= Directions for this task =
Reproduce, from the lines below, exactly the stretch that begins at the line containing "Викариатства" and ends at the line containing "Ciência do Sono", both included.
○ ○ ○ ○ ○
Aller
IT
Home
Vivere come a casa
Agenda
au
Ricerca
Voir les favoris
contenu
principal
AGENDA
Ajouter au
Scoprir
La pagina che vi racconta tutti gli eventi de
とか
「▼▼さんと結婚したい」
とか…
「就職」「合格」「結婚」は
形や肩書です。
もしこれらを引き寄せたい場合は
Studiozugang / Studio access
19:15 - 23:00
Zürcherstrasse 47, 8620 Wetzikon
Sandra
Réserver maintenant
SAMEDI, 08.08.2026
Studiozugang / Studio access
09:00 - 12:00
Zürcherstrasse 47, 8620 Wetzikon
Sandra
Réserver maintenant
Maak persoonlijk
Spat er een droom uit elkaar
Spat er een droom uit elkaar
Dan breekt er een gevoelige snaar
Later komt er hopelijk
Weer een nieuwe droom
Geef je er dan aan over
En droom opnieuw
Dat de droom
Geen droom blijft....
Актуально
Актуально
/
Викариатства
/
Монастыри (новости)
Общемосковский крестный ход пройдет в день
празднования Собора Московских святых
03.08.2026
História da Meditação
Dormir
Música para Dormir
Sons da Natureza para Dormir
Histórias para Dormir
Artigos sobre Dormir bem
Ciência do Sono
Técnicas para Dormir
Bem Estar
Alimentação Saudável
○ ○ ○ ○ ○
= Finished task =
Викариатства
/
Монастыри (новости)
Общемосковский крестный ход пройдет в день
празднования Собора Московских святых
03.08.2026
História da Meditação
Dormir
Música para Dormir
Sons da Natureza para Dormir
Histórias para Dormir
Artigos sobre Dormir bem
Ciência do Sono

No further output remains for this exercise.